A word-for-word transcript of the closing lines is required: from the one with "Image resolution: width=511" through the final line of the data.
___ Data supplied
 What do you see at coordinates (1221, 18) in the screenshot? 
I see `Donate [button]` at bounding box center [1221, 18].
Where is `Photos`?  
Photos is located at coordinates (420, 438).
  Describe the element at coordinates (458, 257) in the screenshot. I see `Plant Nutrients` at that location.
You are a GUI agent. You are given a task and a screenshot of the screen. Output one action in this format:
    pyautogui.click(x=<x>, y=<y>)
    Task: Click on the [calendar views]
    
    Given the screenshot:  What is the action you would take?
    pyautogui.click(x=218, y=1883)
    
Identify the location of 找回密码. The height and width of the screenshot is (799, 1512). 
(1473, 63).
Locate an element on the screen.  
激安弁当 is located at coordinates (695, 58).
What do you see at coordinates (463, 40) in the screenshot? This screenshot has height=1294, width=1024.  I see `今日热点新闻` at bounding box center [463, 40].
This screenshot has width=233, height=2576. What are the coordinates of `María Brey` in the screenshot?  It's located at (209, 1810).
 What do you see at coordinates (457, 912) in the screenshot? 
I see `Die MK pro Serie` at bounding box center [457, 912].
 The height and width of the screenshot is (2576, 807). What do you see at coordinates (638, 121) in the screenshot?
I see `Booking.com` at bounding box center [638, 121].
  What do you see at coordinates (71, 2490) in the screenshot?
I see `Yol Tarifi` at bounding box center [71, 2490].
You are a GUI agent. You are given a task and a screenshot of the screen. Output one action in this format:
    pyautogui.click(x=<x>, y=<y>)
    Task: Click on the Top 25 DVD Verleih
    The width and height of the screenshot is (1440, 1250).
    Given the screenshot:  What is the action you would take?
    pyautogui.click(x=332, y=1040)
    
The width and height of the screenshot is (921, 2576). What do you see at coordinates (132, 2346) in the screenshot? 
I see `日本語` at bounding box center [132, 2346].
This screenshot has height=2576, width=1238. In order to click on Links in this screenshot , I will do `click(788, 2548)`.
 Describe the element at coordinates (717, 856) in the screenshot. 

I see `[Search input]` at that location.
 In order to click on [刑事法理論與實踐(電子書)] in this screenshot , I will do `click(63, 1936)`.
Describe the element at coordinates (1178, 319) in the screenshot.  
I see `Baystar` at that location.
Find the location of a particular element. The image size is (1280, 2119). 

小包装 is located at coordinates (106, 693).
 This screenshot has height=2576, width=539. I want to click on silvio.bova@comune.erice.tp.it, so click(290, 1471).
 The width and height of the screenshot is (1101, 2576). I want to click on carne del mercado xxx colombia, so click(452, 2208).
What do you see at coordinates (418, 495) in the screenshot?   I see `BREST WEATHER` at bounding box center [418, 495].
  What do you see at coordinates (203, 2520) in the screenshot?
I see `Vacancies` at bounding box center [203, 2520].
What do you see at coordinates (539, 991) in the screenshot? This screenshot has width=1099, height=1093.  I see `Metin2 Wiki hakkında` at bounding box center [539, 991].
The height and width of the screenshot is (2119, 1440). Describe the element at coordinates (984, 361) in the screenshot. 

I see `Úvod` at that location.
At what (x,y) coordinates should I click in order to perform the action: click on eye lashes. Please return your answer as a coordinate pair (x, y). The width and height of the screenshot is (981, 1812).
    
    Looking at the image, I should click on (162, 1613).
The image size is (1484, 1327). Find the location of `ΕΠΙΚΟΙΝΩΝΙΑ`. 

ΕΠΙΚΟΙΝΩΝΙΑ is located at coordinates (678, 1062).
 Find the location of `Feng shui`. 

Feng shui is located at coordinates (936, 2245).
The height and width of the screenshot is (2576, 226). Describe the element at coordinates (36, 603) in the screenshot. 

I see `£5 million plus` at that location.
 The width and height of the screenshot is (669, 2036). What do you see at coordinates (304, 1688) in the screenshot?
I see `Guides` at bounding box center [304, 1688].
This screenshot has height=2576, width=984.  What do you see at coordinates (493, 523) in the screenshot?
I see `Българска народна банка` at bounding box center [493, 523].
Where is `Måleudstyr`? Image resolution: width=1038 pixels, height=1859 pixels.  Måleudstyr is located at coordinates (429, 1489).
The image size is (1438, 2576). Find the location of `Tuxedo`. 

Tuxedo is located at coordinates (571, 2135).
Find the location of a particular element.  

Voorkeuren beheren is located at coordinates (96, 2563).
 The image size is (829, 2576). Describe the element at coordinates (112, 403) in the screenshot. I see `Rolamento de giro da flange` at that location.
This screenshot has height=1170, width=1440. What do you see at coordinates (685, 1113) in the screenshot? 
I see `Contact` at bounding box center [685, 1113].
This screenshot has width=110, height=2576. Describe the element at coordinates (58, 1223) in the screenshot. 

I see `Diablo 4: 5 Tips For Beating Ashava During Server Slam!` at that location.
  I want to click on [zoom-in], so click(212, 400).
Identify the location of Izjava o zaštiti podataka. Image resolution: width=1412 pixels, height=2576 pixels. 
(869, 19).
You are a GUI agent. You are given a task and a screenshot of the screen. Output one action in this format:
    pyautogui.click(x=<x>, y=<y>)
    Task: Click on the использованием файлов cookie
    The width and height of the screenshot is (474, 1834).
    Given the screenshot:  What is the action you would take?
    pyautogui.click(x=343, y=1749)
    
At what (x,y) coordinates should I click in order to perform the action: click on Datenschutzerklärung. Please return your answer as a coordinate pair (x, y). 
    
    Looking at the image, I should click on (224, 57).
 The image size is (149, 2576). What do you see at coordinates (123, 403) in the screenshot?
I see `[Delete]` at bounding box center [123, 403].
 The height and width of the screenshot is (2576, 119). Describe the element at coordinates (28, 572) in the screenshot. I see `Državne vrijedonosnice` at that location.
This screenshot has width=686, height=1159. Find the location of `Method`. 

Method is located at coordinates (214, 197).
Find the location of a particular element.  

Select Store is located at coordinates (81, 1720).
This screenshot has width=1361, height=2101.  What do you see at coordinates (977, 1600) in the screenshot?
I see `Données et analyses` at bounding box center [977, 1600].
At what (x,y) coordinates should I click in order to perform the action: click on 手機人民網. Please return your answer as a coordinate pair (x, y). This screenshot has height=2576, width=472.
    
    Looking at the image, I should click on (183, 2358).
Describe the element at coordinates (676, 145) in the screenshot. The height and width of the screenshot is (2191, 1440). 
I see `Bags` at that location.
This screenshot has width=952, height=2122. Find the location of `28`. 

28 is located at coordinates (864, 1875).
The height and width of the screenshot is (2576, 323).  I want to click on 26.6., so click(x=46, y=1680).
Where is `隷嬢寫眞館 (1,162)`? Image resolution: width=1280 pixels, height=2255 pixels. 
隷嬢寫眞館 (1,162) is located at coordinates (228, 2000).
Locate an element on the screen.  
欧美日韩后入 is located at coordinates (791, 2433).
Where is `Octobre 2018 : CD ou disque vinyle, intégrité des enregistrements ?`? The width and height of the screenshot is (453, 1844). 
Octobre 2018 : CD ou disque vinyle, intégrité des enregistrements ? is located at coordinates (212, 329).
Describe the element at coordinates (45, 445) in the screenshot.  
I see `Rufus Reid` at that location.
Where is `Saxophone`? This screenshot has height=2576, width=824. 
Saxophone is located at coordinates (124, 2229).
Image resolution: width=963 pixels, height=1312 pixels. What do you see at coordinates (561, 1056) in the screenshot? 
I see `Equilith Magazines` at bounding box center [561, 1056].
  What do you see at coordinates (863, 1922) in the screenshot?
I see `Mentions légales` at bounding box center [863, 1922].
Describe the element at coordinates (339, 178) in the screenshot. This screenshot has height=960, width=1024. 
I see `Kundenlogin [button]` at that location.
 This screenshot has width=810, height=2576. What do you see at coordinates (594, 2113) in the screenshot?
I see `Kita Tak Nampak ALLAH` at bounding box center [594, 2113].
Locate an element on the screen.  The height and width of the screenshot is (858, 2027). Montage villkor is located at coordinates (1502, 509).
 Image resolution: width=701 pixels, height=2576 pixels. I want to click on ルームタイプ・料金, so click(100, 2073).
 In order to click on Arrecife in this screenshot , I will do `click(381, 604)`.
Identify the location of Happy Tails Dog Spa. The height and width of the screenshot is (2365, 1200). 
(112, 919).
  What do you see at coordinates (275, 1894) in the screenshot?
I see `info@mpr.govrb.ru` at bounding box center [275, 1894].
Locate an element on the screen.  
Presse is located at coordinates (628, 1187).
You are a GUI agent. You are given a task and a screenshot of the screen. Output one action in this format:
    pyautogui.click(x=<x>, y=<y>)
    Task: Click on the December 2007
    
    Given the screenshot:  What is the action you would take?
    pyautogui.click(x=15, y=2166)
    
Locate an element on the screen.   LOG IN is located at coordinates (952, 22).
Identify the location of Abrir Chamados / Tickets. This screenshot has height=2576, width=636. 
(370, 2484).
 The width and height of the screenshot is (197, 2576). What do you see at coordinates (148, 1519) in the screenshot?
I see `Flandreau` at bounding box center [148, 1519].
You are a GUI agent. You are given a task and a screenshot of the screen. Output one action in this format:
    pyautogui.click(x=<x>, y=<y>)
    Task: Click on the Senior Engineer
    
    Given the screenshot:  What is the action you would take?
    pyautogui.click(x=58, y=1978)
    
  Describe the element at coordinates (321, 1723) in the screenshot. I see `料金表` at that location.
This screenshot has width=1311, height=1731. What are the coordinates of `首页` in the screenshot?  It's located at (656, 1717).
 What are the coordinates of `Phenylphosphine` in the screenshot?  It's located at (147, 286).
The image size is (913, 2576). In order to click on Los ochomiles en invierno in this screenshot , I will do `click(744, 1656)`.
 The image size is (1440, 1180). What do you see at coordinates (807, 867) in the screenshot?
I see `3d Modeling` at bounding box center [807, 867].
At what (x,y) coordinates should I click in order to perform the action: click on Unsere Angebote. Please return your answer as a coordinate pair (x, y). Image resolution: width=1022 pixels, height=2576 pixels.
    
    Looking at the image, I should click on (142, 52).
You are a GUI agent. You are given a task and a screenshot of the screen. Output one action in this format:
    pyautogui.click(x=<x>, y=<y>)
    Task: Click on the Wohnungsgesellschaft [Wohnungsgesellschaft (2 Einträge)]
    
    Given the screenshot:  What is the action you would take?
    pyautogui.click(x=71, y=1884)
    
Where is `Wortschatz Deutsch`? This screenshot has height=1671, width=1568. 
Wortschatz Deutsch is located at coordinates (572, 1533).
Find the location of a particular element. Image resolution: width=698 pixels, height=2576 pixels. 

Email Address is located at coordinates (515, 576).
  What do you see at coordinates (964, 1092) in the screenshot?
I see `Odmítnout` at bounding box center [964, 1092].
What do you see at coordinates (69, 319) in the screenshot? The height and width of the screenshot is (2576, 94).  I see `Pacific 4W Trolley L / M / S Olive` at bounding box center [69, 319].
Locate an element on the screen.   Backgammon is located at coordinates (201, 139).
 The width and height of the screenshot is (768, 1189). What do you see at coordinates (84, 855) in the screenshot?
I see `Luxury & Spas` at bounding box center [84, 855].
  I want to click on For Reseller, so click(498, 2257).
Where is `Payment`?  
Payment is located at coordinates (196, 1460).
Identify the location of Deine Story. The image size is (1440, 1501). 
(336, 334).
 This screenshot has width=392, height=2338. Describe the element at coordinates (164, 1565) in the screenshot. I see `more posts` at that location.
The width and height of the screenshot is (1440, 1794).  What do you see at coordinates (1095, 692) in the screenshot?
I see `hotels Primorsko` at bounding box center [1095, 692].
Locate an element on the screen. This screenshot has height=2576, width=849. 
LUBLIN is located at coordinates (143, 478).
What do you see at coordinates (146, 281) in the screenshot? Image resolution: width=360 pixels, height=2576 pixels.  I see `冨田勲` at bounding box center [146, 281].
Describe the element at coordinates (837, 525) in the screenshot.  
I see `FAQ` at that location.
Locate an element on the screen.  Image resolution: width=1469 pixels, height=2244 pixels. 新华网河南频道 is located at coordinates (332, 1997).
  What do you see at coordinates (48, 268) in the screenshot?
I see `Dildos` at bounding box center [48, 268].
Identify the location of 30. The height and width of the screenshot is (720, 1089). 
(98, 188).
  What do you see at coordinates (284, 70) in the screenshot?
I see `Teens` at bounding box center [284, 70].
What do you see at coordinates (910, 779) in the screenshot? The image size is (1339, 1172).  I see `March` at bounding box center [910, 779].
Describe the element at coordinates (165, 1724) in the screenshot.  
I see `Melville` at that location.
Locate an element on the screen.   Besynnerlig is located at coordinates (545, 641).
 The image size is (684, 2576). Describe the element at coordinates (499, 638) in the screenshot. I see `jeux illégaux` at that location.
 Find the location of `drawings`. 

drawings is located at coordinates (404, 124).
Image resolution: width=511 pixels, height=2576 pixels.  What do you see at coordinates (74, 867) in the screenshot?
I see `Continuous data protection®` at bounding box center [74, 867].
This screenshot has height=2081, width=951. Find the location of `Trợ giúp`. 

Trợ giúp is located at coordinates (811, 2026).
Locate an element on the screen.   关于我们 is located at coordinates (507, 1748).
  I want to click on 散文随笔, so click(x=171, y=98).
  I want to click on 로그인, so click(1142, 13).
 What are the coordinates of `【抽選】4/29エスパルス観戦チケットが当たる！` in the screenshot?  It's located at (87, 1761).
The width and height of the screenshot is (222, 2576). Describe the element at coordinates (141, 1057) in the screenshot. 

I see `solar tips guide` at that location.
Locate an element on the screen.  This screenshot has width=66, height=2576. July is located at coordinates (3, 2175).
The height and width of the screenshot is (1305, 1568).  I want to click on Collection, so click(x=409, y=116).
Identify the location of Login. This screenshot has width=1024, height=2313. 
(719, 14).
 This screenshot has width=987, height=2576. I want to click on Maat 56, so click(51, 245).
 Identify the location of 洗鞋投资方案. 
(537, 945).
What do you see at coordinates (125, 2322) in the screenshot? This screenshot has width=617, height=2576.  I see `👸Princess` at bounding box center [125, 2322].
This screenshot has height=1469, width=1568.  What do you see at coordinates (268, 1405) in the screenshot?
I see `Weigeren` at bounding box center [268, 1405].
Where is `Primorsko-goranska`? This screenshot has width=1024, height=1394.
______
§ Answer section
Image resolution: width=511 pixels, height=2576 pixels.  What do you see at coordinates (74, 867) in the screenshot?
I see `Continuous data protection®` at bounding box center [74, 867].
This screenshot has height=2081, width=951. Find the location of `Trợ giúp`. 

Trợ giúp is located at coordinates (811, 2026).
Locate an element on the screen.   关于我们 is located at coordinates (507, 1748).
  I want to click on 散文随笔, so click(x=171, y=98).
  I want to click on 로그인, so click(1142, 13).
 What are the coordinates of `【抽選】4/29エスパルス観戦チケットが当たる！` in the screenshot?  It's located at (87, 1761).
The width and height of the screenshot is (222, 2576). Describe the element at coordinates (141, 1057) in the screenshot. 

I see `solar tips guide` at that location.
Locate an element on the screen.  This screenshot has width=66, height=2576. July is located at coordinates (3, 2175).
The height and width of the screenshot is (1305, 1568).  I want to click on Collection, so click(x=409, y=116).
Identify the location of Login. This screenshot has width=1024, height=2313. 
(719, 14).
 This screenshot has width=987, height=2576. I want to click on Maat 56, so click(51, 245).
 Identify the location of 洗鞋投资方案. 
(537, 945).
What do you see at coordinates (125, 2322) in the screenshot? This screenshot has width=617, height=2576.  I see `👸Princess` at bounding box center [125, 2322].
This screenshot has height=1469, width=1568.  What do you see at coordinates (268, 1405) in the screenshot?
I see `Weigeren` at bounding box center [268, 1405].
Where is `Primorsko-goranska`? This screenshot has width=1024, height=1394.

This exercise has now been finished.